=== TASK OBJECTIVE ===
Repeat every record exactly, but keep images out of the copy.

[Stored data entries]
□ □ □ □
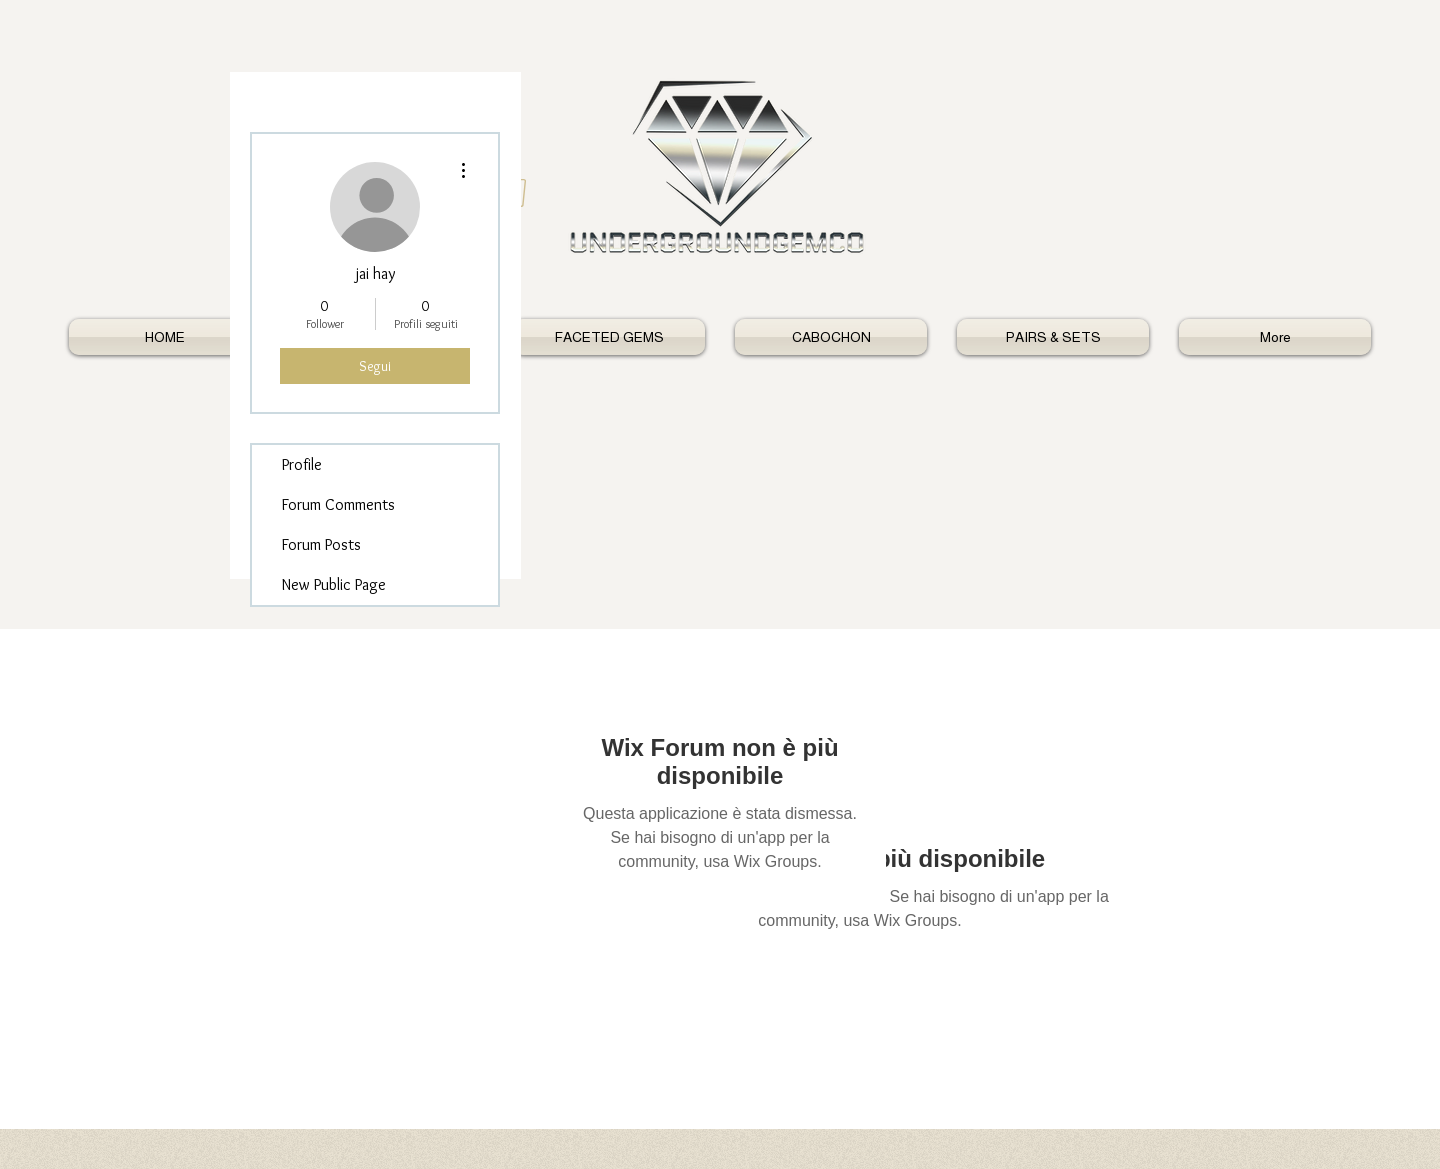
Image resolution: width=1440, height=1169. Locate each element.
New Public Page (334, 584)
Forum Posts (321, 544)
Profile (302, 464)
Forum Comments (338, 504)
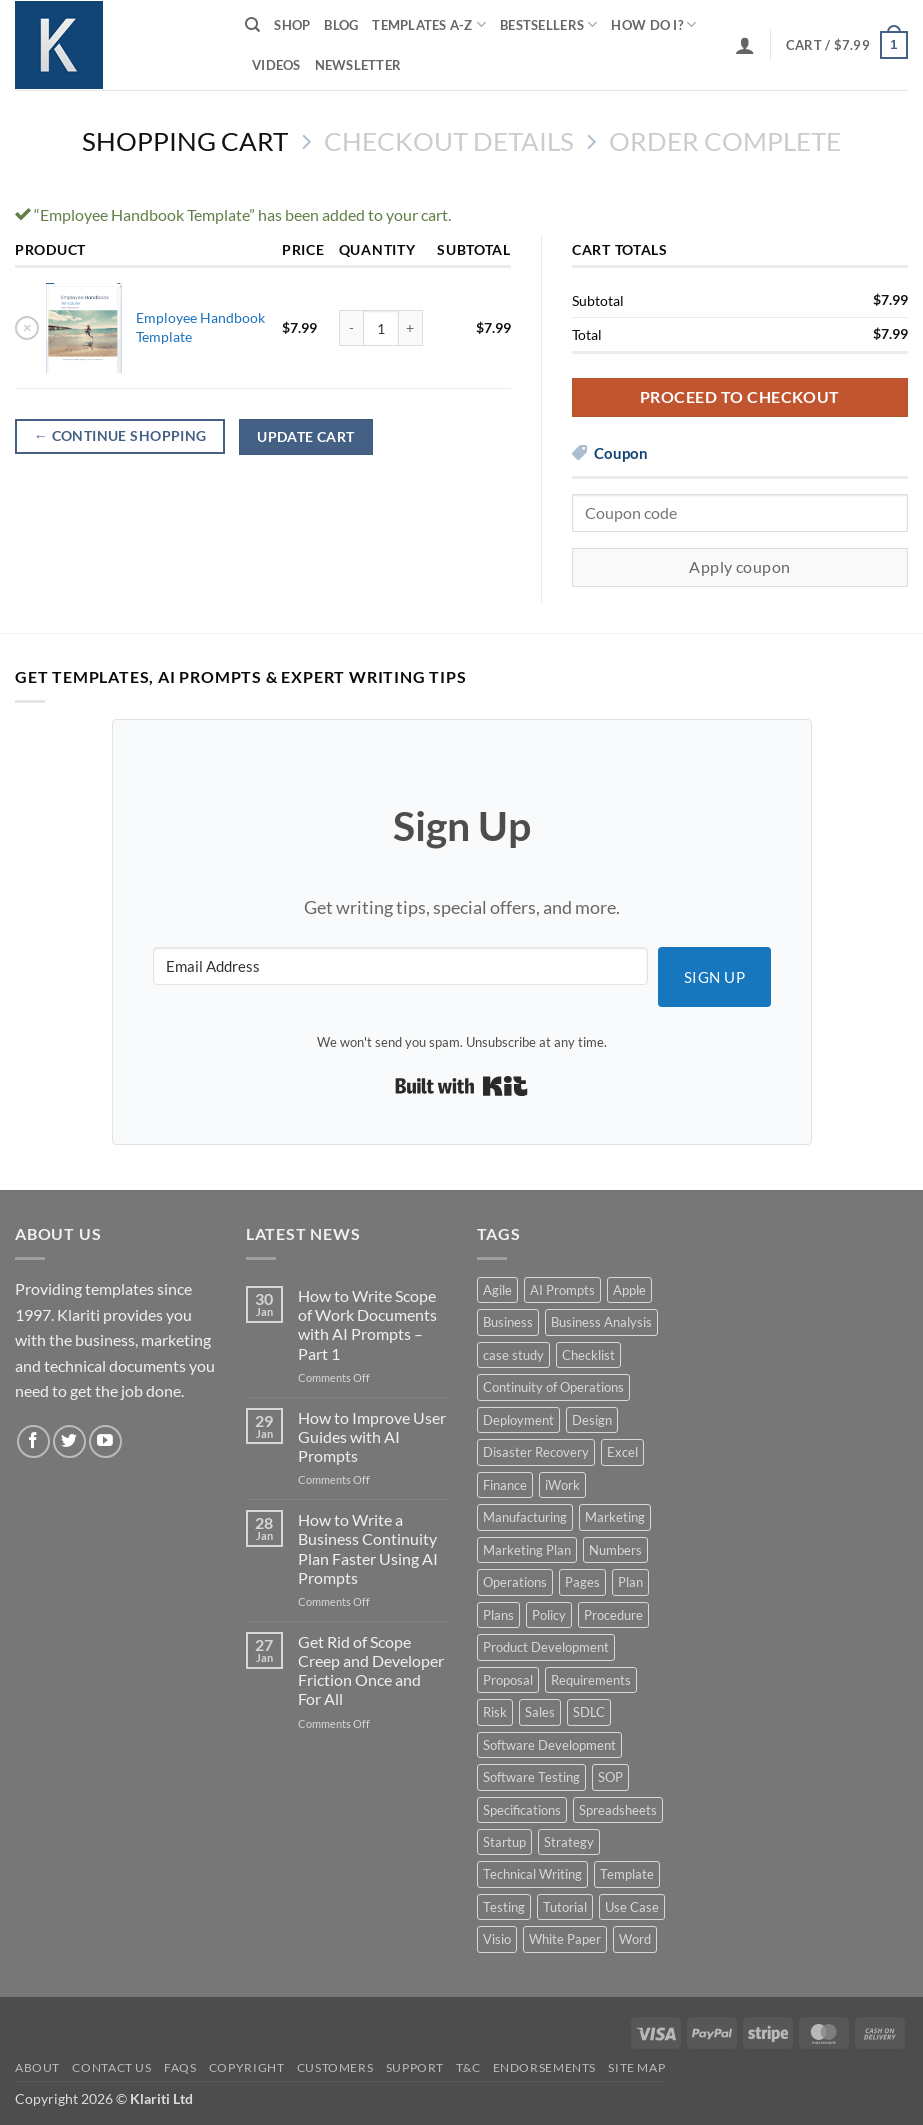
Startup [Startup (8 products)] (504, 1842)
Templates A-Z (429, 24)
□ □ □ □
=== RESULT FOR THIS EXERCISE ===
Image resolution: width=1440, height=1169. Locate each element.
New Public Page (334, 584)
Forum Posts (321, 544)
Profile (302, 464)
Forum Comments (338, 504)
Startup [Startup (8 products)] (504, 1842)
Templates A-Z (429, 24)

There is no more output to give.